# Server 2008 - can't replace boot disk



## Hazze99 (Dec 15, 2013)

A few years ago, I installed Server 2008 R2 on a HP Pavilion d4000. It still works fine, but as a precaution, I recently started to replace some of the drives. The boot disk is an old Seagate Barracuda ST3250823AS (data sheet is here: http://www.seagate.com/support/disc/manuals/sata/cuda72008_sata_pm.pdf - I think it's a SATA-I drive). The new drive is a WDC 1TB SATA-III drive - I've used the same model to replace a few other drives without any problems. However, when I try to replace the boot drive (regardless if I clone the old drive using Clonezilla or if I restore from a backup to the new drive), windows won't start correctly. It loads all drivers etc but cracshes just before the "Applying computer settings" screen (the arrow cursor becomes visible for a few seconds before the computer restarts). Same thing with safe mood.

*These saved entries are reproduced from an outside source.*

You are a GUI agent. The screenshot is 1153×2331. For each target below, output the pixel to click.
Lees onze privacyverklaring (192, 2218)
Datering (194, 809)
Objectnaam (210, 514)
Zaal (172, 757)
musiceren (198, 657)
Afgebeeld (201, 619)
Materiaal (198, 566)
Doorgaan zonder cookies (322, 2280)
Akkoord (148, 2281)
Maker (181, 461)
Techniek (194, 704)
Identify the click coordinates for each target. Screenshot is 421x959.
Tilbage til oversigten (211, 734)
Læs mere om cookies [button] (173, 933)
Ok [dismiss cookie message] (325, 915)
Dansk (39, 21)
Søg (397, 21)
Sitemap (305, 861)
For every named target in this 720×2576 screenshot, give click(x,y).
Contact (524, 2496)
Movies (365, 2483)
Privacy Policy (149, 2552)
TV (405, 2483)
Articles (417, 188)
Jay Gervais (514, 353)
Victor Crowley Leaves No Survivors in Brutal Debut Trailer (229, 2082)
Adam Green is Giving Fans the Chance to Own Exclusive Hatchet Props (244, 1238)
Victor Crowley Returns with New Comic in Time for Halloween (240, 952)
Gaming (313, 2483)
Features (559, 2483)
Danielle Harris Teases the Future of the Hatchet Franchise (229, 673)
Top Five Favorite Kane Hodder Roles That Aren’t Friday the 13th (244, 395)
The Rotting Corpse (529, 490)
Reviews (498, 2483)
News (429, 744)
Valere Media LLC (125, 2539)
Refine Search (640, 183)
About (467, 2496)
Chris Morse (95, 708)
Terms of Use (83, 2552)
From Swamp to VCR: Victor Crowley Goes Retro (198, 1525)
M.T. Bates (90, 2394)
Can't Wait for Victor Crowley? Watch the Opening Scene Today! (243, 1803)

Any suggestions? All help is much appriciated!


----------



## srhoades (May 15, 2003)

Boot from the Server disc and try a repair. It should correct any boot issues.


----------



## SunnyWilson (Oct 24, 2013)

is this a fresh install you are doing? how many disks are there in the system?
also if you try the repair try to see if there is a specific driver for your disk.


----------